## SUPPLIED INFORMATION
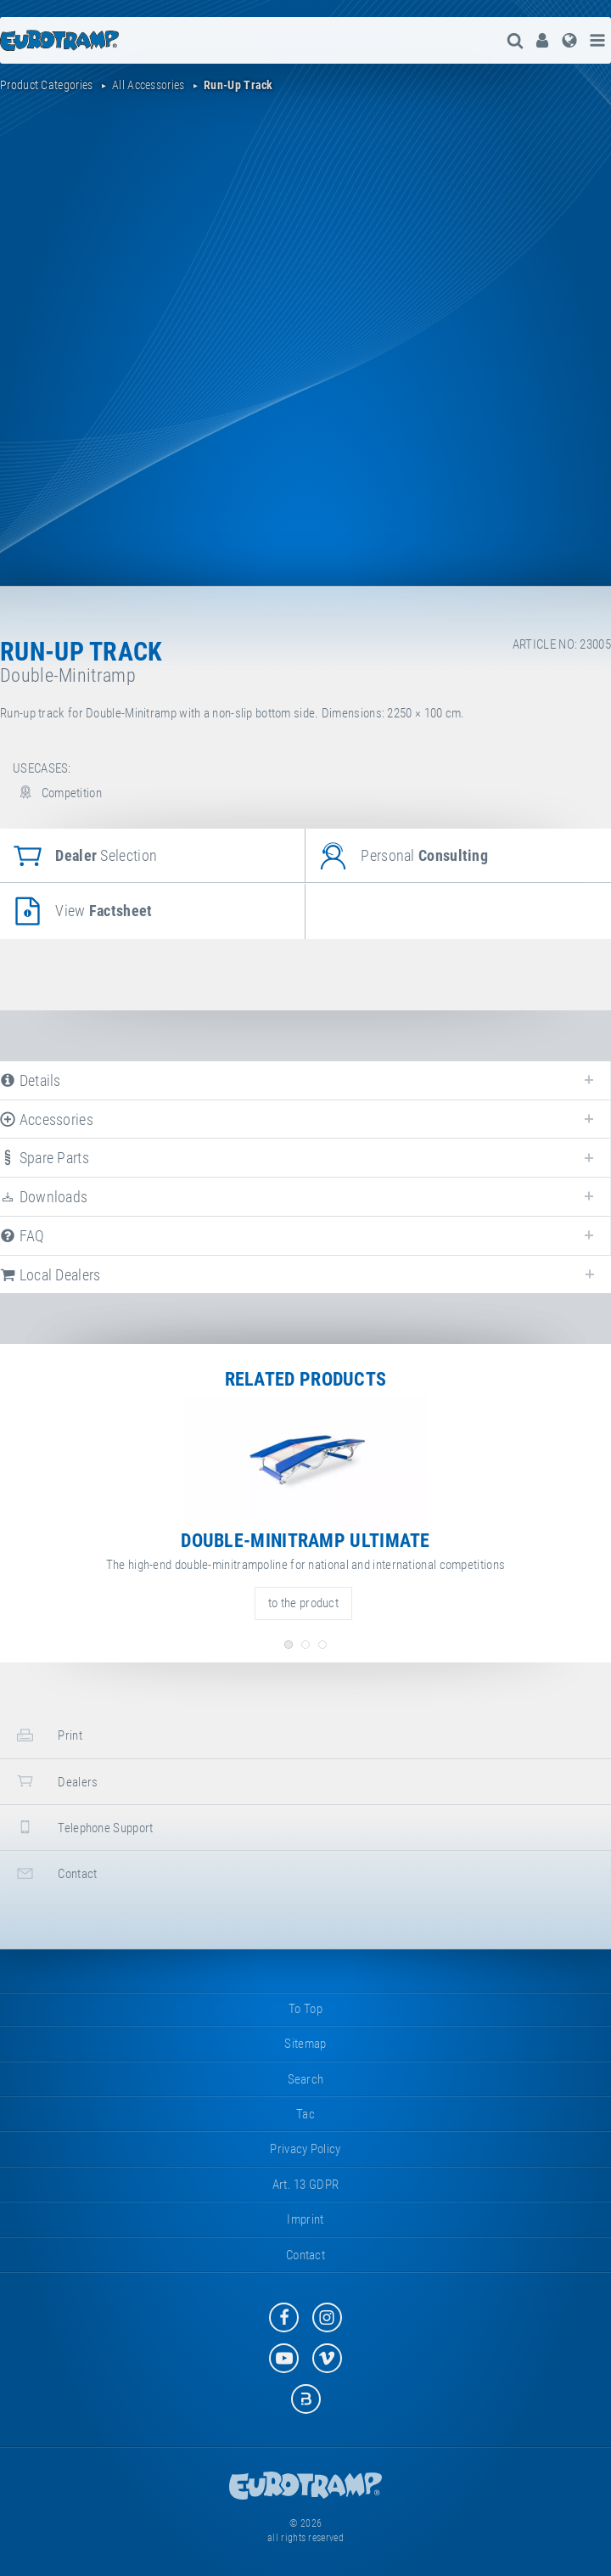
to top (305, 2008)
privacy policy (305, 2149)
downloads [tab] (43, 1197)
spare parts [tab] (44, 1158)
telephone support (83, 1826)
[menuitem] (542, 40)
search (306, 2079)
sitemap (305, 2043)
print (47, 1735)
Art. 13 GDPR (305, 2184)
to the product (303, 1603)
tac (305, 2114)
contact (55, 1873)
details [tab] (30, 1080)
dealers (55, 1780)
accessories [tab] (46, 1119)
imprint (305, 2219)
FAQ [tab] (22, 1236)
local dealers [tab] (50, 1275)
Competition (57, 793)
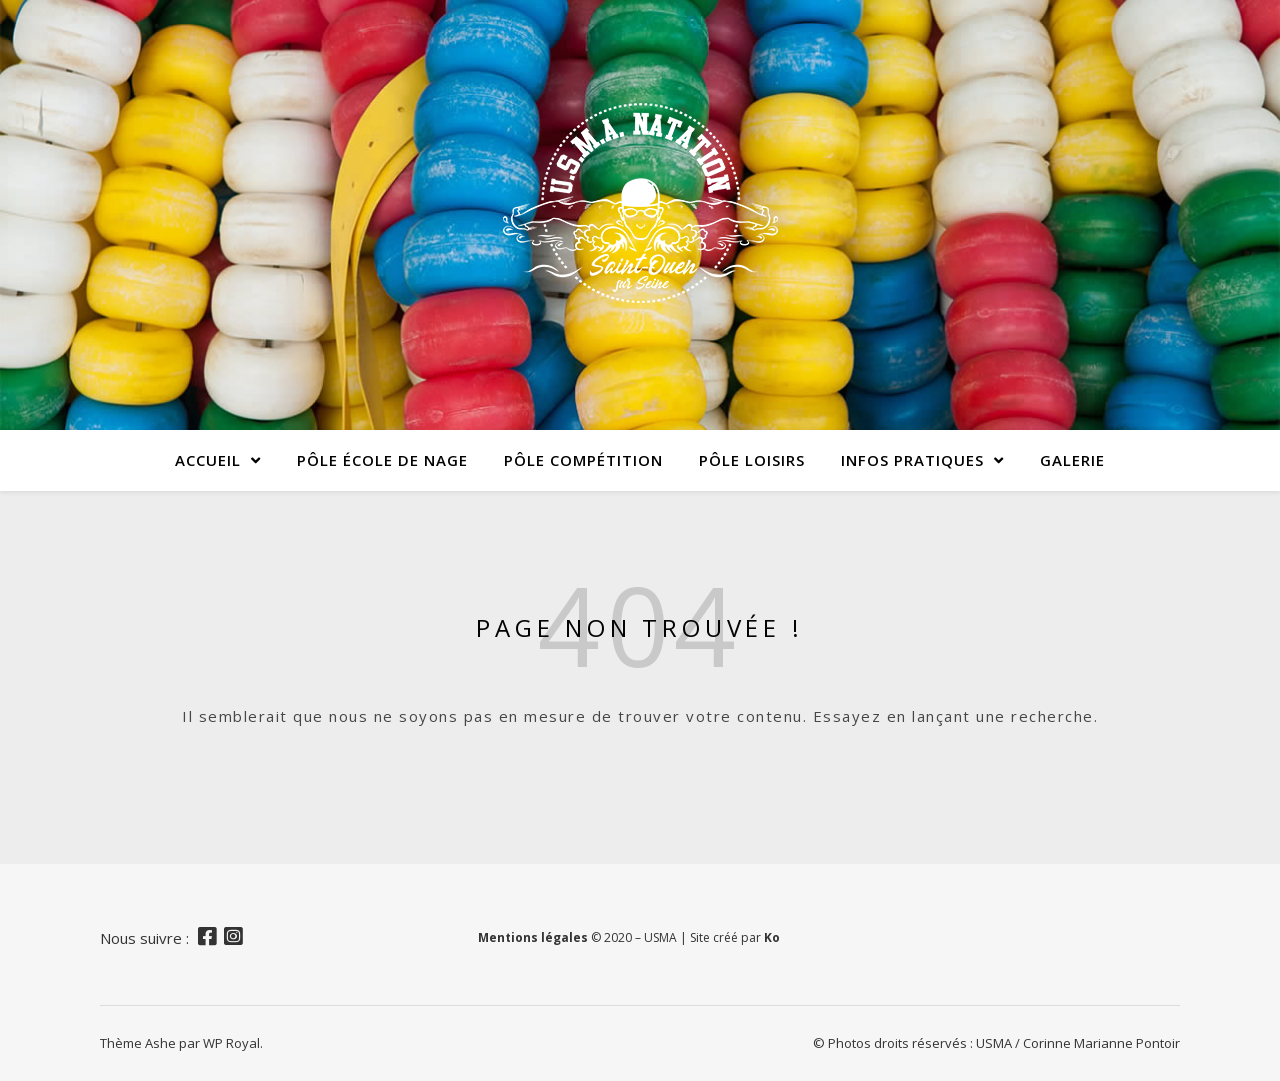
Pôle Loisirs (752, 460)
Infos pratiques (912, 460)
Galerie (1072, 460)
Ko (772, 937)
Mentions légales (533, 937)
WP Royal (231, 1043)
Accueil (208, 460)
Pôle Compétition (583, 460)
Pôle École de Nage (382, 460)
* * *
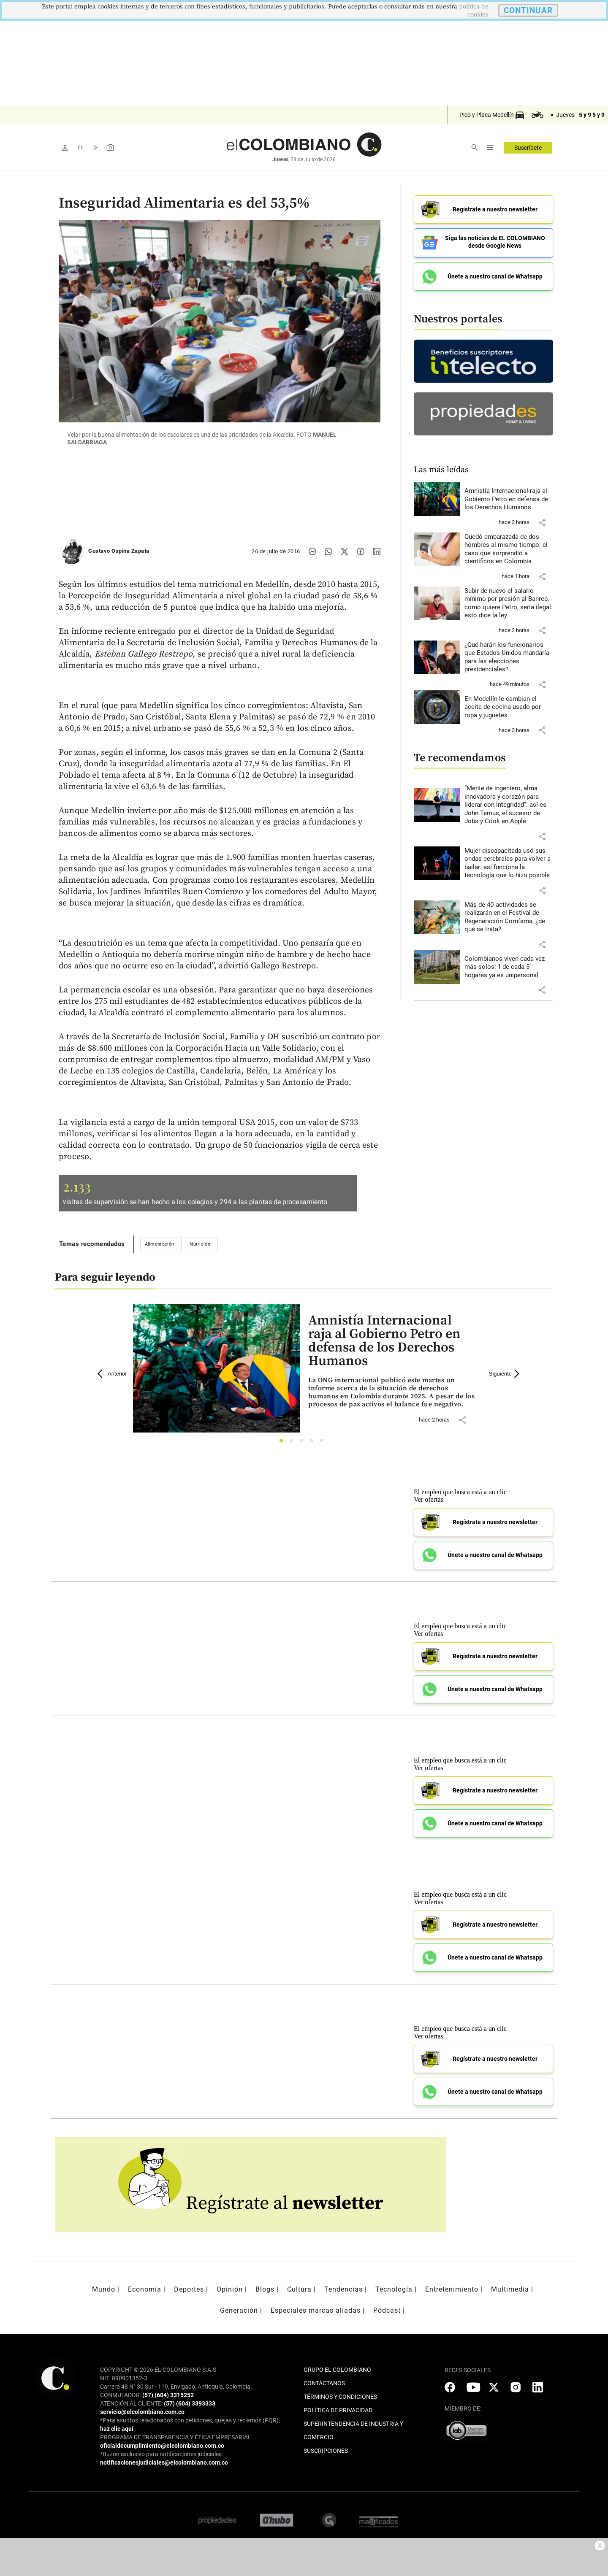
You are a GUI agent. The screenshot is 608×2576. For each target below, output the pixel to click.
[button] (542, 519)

## INSTRUCTIONS TO FOLLOW
The response should hold exactly the lines starting at the line with "Pôle Loisirs (752, 460)" and ending at the line with "Pôle École de Nage (382, 460)", and no other line of the material above.

## EXERCISE OUTPUT
Pôle Loisirs (752, 460)
Infos pratiques (912, 460)
Galerie (1072, 460)
Ko (772, 937)
Mentions légales (533, 937)
WP Royal (231, 1043)
Accueil (208, 460)
Pôle Compétition (583, 460)
Pôle École de Nage (382, 460)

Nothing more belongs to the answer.